September 24, 2018 feature
Using reinforcement learning to achieve human-like balance control strategies in robots
Researchers at the University of Edinburgh have developed a hierarchical framework based on deep reinforcement learning (RL) that can acquire a variety of strategies for humanoid balance control. Their framework, outlined in a paper pre-published on arXiv and presented at the 2017 International Conference on Humanoid Robotics, could perform far more human-like balancing behaviors than conventional controllers.
When standing or walking, human beings innately and effectively use a number of techniques for under-actuated control that help them to keep their balance. These include toe tilting and heel rolling, which create better foot-ground clearance. Replicating similar behaviors in humanoid robots could greatly improve their motor and movement capabilities.
"Our research focuses on using deep RL to solve dynamic locomotion of humanoid robots," Dr. Zhibin Li, a lecturer in robotics and control at the University of Edinburgh, who carried out the study, told TechXplore. "In the past, locomotion was mainly done using conventional analytical approaches—model based, which are limited because they require human effort and knowledge, and demand high computing power to run online."
Requiring less human effort and manual tuning, machine learning techniques could lead to the development of more effective and specific controllers than traditional engineering approaches. A further advantage of using RL is that the computation for these tools can also be outsourced offline, resulting in faster online performance for high dimensional control systems, such as humanoid robots.

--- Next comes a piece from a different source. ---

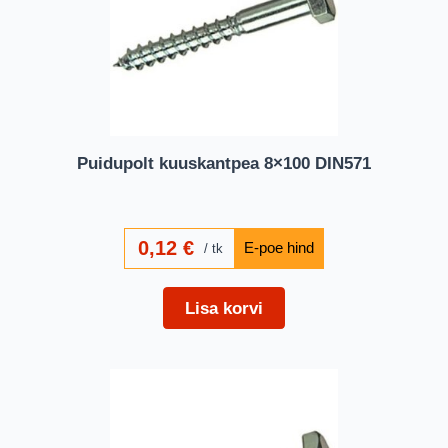
Puidupolt kuuskantpea 8×100 DIN571
0,12
€
tk
Lisa korvi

The framework developed by Dr. Li, in collaboration with Dr. Taku Komura and Ph.D. student Chuanyu Yang, uses deep RL to attain high-level control policies. Constantly receiving feedback of the robot's state, these strategies enable desired joint angles at a lower frequency.
"At the low-level, proportional and derivative (PD) controllers are used at a much higher control frequency to guarantee the stable joint motions," Ph.D. student Chuanyu said. "The inputs for the low-level PD controller are desired joint angles produced by the high-level neural network, and the outputs are the desired torques for joint motors."

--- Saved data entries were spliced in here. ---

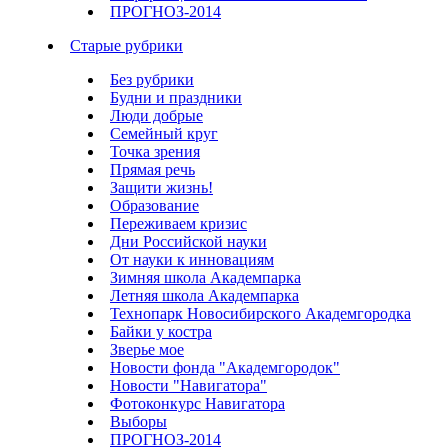
ПРОГНОЗ-2014
Старые рубрики
Без рубрики
Будни и праздники
Люди добрые
Семейный круг
Точка зрения
Прямая речь
Защити жизнь!
Образование
Переживаем кризис
Дни Российской науки
От науки к инновациям
Зимняя школа Академпарка
Летняя школа Академпарка
Технопарк Новосибирского Академгородка
Байки у костра
Зверье мое
Новости фонда "Академгородок"
Новости "Навигатора"
Фотоконкурс Навигатора
Выборы
ПРОГНОЗ-2014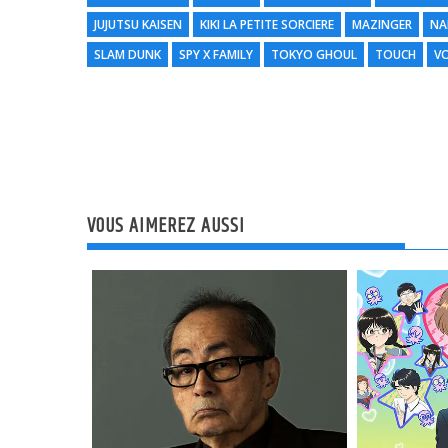
JUJUTSU KAISEN
KIKI LA PETITE SORCIERE
MAZINGER
NA
SLAM DUNK
SPY X FAMILY
TOKYO GHOUL
TOUCH
VO
VOUS AIMEREZ AUSSI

The researchers tested the performance of their algorithm and achieved highly promising results. They found that transferring human knowledge from control engineering methods to the reward design for RL algorithms enabled balance control strategies that resembled those used by humans. Moreover, as RL algorithms improve through a trial and error process, automatically adapting to new situations, their framework requires little hand tuning or other interventions by human engineers.

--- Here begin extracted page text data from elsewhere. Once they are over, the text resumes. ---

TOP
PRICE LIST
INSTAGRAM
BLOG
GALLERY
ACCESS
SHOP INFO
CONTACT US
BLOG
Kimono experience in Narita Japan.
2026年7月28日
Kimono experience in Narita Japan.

Dr. Li and his colleagues are now working on an extension of their study that applies RL to a full body Valkyrie robot in a 3-D simulation. In this new research effort, they were able to generalize human-resembling balancing strategies to walking and other locomotion tasks.
"Eventually, we would like to apply this hierarchical framework of combining machine learning and robot control to real humanoid robots, as well as to other robotic platforms," Dr. Li said.